— Work required —
Below is a listing; print exactly its lines from the one containing "Gates MXT-XTP" down to the one containing "Rafała Trzaskowskiego. współpracowała", both inclusive, with every picture left out.
+---+
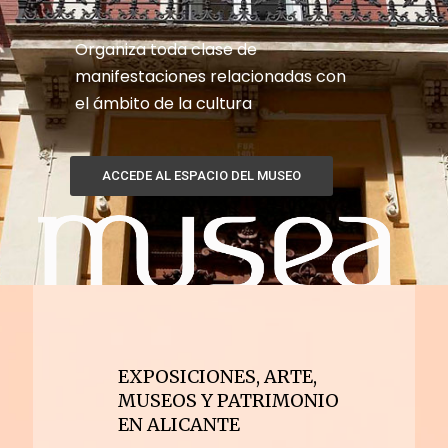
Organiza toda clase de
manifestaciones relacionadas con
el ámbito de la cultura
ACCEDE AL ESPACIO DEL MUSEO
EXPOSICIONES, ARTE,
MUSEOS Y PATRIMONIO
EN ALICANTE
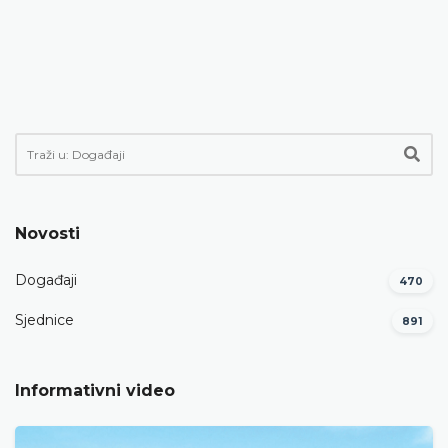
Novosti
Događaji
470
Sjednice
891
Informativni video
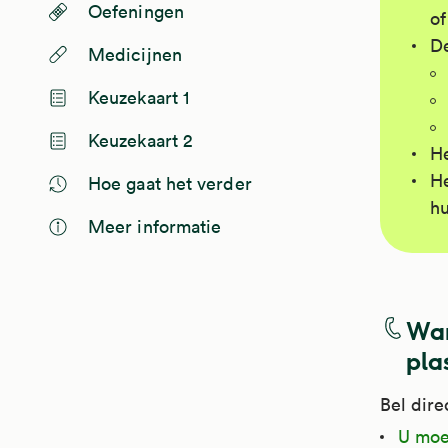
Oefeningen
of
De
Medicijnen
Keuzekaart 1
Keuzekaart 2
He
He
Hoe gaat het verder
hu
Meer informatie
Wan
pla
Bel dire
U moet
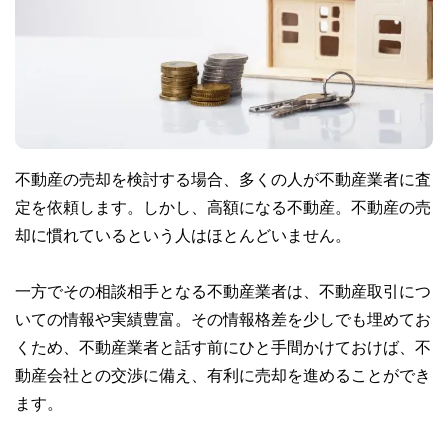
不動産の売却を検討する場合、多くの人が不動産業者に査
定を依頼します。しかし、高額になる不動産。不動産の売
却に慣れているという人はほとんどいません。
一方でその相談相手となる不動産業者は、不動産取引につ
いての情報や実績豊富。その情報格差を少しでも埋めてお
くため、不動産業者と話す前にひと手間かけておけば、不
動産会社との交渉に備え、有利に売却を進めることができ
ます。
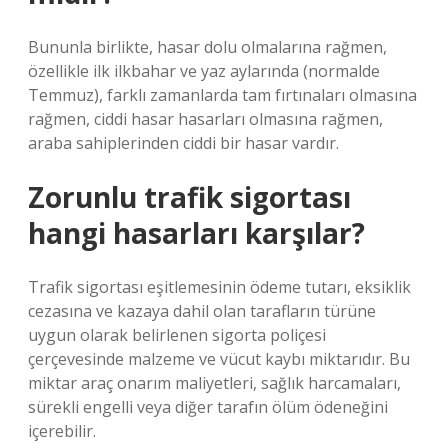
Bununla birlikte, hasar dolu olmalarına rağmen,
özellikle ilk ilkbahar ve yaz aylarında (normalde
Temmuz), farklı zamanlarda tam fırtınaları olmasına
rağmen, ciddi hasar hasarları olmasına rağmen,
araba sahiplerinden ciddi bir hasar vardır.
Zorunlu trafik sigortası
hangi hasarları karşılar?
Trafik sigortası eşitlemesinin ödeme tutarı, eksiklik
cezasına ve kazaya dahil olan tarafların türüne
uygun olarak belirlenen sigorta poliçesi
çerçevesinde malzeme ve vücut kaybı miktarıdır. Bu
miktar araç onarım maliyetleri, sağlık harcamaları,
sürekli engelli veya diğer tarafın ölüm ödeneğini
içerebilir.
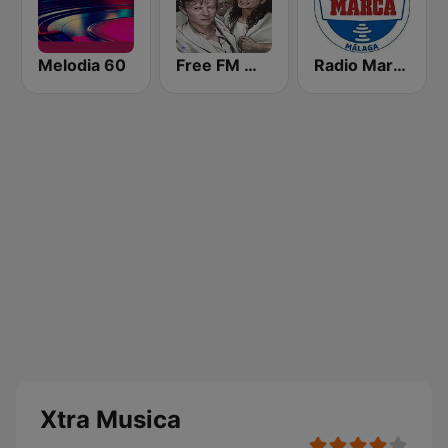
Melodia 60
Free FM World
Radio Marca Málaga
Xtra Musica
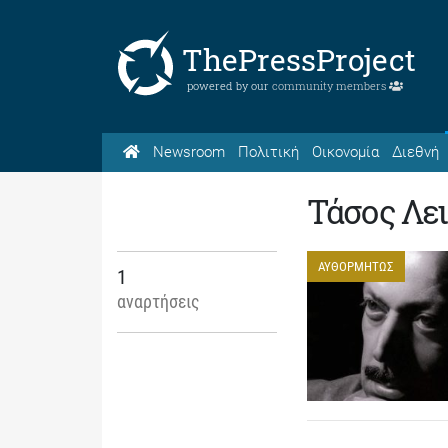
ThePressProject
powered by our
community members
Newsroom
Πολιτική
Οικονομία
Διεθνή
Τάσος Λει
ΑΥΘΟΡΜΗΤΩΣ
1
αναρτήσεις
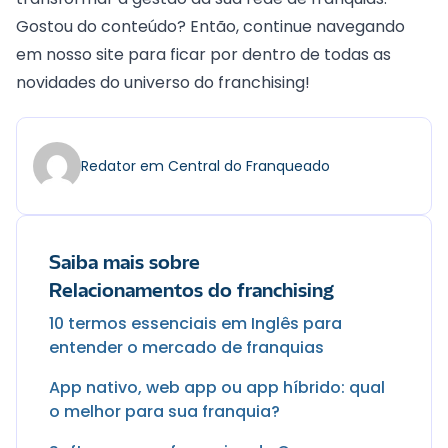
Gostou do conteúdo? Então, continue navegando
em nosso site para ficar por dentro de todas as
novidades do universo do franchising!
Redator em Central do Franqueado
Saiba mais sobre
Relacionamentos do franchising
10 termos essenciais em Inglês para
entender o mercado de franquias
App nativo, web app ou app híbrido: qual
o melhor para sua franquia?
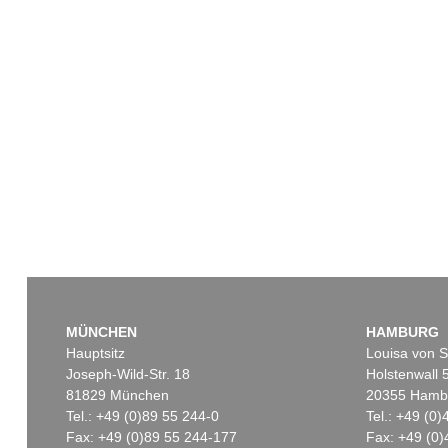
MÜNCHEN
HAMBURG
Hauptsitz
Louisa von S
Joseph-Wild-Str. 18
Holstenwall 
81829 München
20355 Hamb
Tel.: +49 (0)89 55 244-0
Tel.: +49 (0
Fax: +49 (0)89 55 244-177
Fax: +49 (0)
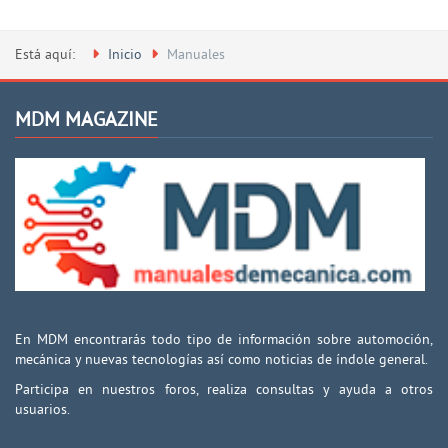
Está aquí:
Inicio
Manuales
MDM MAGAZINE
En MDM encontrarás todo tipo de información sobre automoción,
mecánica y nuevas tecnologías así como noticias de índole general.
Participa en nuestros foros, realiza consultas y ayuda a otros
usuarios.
+---+
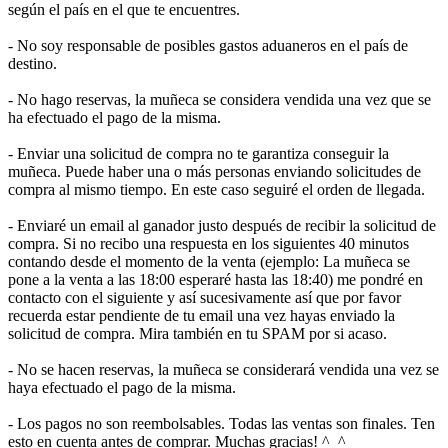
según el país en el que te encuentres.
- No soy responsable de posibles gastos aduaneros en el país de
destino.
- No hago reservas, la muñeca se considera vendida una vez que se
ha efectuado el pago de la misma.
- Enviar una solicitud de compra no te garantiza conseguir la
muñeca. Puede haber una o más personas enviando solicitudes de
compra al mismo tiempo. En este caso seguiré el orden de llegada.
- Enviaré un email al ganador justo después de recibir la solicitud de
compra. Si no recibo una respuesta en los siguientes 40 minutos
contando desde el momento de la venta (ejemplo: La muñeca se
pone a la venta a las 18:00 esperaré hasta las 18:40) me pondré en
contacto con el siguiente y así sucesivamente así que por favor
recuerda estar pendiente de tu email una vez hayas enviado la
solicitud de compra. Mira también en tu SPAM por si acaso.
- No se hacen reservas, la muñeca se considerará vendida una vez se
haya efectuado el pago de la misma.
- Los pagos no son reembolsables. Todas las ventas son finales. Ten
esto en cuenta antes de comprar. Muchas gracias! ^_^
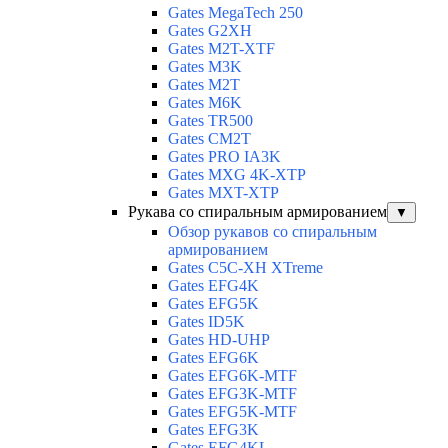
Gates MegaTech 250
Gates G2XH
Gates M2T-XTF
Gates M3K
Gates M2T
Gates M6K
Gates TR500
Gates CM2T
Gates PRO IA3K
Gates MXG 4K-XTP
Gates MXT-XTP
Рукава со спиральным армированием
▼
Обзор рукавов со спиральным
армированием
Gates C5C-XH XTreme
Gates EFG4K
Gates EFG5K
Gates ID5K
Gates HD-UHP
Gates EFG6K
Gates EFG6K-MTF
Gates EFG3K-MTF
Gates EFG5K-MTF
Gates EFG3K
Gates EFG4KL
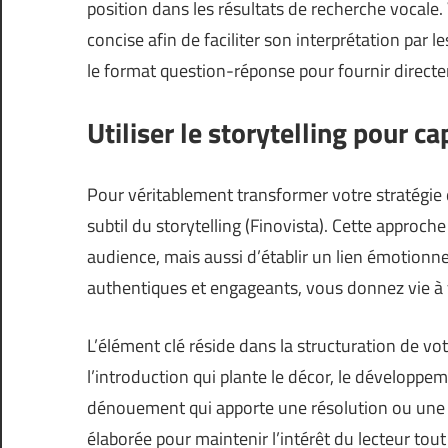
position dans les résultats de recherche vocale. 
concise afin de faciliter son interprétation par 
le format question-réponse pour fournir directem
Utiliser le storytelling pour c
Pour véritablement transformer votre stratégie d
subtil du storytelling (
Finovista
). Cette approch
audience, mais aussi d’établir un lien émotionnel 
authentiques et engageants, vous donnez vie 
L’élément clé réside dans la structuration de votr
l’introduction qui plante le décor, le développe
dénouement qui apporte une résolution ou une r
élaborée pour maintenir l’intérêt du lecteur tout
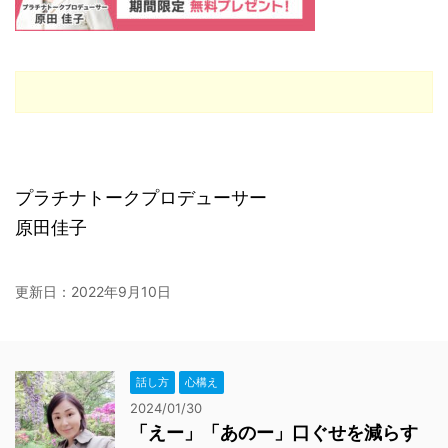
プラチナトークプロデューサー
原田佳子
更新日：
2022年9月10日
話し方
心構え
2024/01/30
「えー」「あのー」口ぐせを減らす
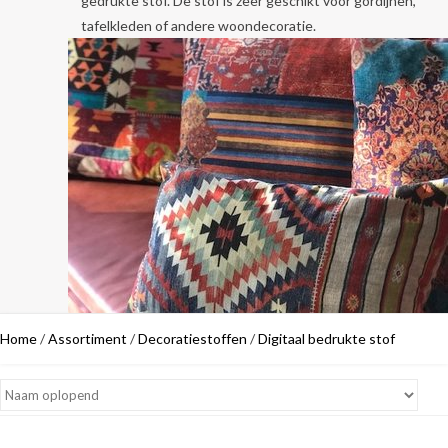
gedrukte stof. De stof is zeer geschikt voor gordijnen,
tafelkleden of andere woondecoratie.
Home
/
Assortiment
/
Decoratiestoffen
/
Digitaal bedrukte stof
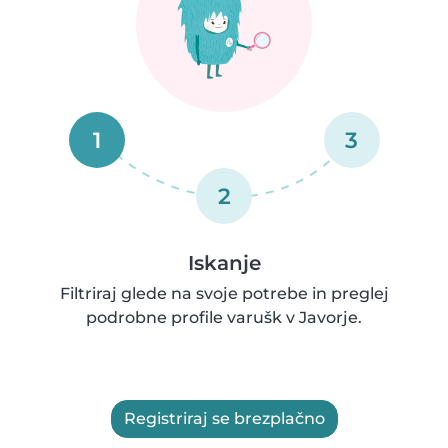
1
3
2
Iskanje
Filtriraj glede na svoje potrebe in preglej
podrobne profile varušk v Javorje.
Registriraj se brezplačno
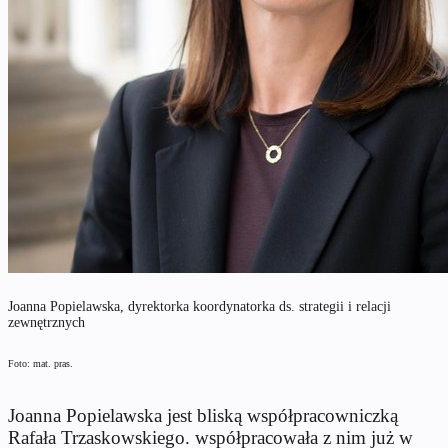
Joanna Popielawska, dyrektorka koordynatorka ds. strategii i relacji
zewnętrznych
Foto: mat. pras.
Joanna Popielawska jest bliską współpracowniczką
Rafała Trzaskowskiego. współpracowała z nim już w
+---+
— Exercise result —
Gates MXT-XTP
Рукава со спиральным армированием
▼
Обзор рукавов со спиральным
армированием
Gates C5C-XH XTreme
Gates EFG4K
Gates EFG5K
Gates ID5K
Gates HD-UHP
Gates EFG6K
Gates EFG6K-MTF
Gates EFG3K-MTF
Gates EFG5K-MTF
Gates EFG3K
Gates EFG4KL
position dans les résultats de recherche vocale. 
concise afin de faciliter son interprétation par 
le format question-réponse pour fournir directem
Utiliser le storytelling pour c
Pour véritablement transformer votre stratégie d
subtil du storytelling (
Finovista
). Cette approch
audience, mais aussi d’établir un lien émotionnel 
authentiques et engageants, vous donnez vie 
L’élément clé réside dans la structuration de votr
l’introduction qui plante le décor, le développe
dénouement qui apporte une résolution ou une r
élaborée pour maintenir l’intérêt du lecteur tout
プラチナトークプロデューサー
原田佳子
更新日：
2022年9月10日
話し方
心構え
2024/01/30
「えー」「あのー」口ぐせを減らす
gedrukte stof. De stof is zeer geschikt voor gordijnen,
tafelkleden of andere woondecoratie.
Home
/
Assortiment
/
Decoratiestoffen
/
Digitaal bedrukte stof
1
3
2
Iskanje
Filtriraj glede na svoje potrebe in preglej
podrobne profile varušk v Javorje.
Registriraj se brezplačno
Joanna Popielawska, dyrektorka koordynatorka ds. strategii i relacji
zewnętrznych
Foto: mat. pras.
Joanna Popielawska jest bliską współpracowniczką
Rafała Trzaskowskiego. współpracowała z nim już w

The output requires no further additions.